Note that in this case the time points look like ‘sitting on trajectories’ due to the Gaussian smoothing filter that is switched on for both variables. On the bottom right, the user can see the cross-correlation between the two variables, that can reveal a delayed relationship between the two variables.

Semi-automated correlation analysis tab

All-to-all correlation analysis tab.

This tab allows for semi-automated data analysis based on simple Pearson correlations. Essentially, for all pairs of variables Pearson correlation is calculated and the results are displayed in one large table. User can filter the results in the table by restricting entries only to those that pass certain statistical significance threshold (p-value provided by the Pearson correlation). User can also restrict the table only to relationships which contain predefined variable. Finally the user can sort the table based on the statistical significance, or the correlation coefficient to easily spot the dominant relationships. The correlation is calculated also when the data in the given pair is shifted by one day in each direction relative to each other. The shift with the highest correlation is then reported. There is also a button the lets me quickly switch to exploratory paired analysis of the given pair of variables.
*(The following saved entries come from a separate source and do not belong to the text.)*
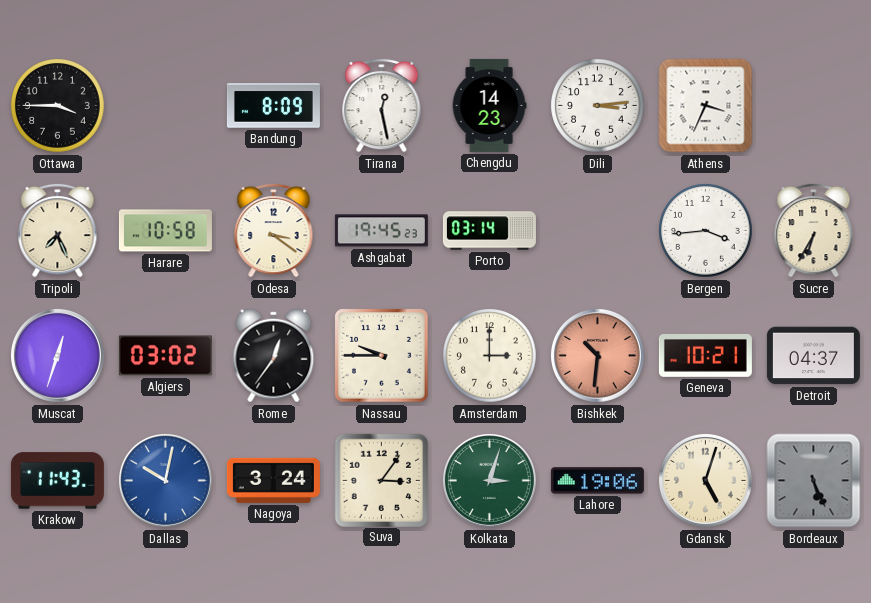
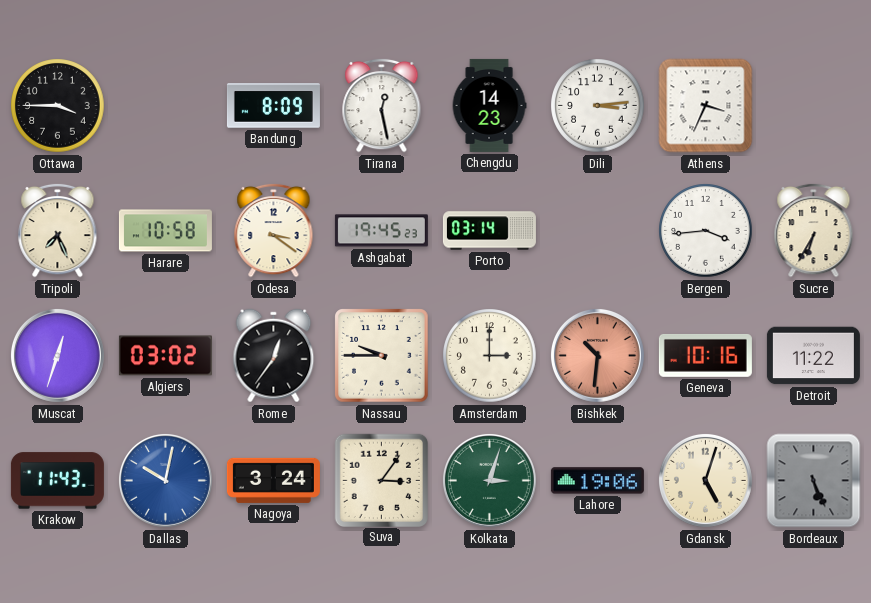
Geneva: 10:21 -> 10:16
Detroit: 04:37 -> 11:22
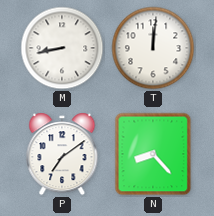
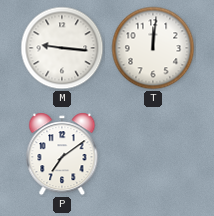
M: 8:43 -> 9:16
N: 8:23 -> none
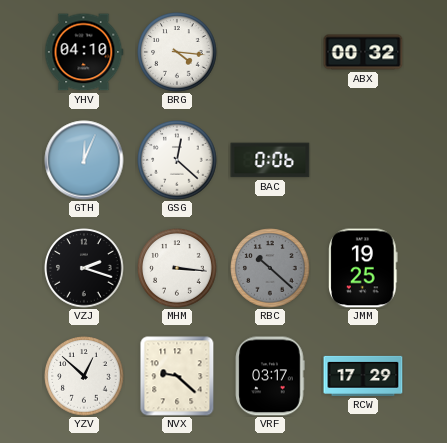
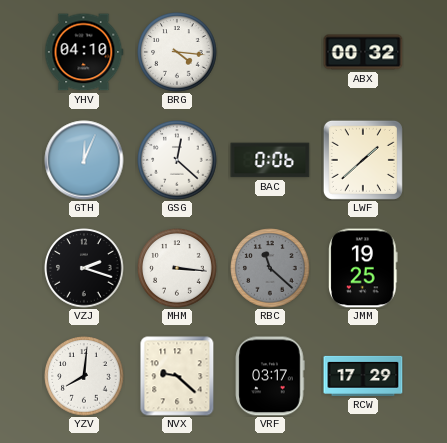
LWF: none -> 1:38
RBC: 10:22 -> 11:22
YZV: 12:52 -> 8:01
Finally, it is reasonable to assume that a common non-linear relationship between variables will be due to accumulation of the impact of certain interventions, such as the aforementioned accumulation of some supplemented molecule over time. To take this into consideration, for each pair of variables A and B, I also perform correlation between B and transformation of the variable A, where for a given time-constant T=(2,4,8,16,32,64,128,256 days) days calculate the accumulated variable A. The results of this accumulation analysis (in the form of resulting pearson correlations) are then listed in additional columns of the table, and user can sort the table based on them.

Relationship tab

Many relationships between variables are trivial, and would clog the automated analysis as they would constantly pop out as the most significant relationships, even if they are uninteresting. A perfect example is a Fitbit Sleep Score vs. Deep Sleep duration, as the FSS formula uses deep sleep, and hence the two are highly correlated. To address this issue, I allow user to keep a list of variables to ignore. This tab allows user to inspect the ignore list, and add or remove relationships from it.

Blood tests tab

This tab allows me to track the evolution of my blood biomarkers. I take blood panels about every 2-3 month. In this panel I can pick a category of biomarkers, and then see in a table how all the biomarkers that belong to the category evolve in time. I have compiled from literature the normal (marked as yellow) and crucially also the optimal ranges (marked as green), defined as the range within which the given biomarker level predicts lowest all-cause mortality.

Blood test overview.

Under development

Few more tabs are under development:

• I am developing event-based analysis that will be able to detect the impact of low-frequency interventions that cause a step change to other biomarkers (think of a single, or occasional, short course of senolytics that cause improvement of some aspect of the aging process). Such relationships are difficult to detect through simple correlations.
• I am developing a multivariate analysis in the form of a novel machine-learning model that will be able to better detect the interactions of multiple interventions and their impact on the aging process.
• In future I hope to apply more rigorous techniques from the domain of causality detection to advance my analysis from testing association to testing causation.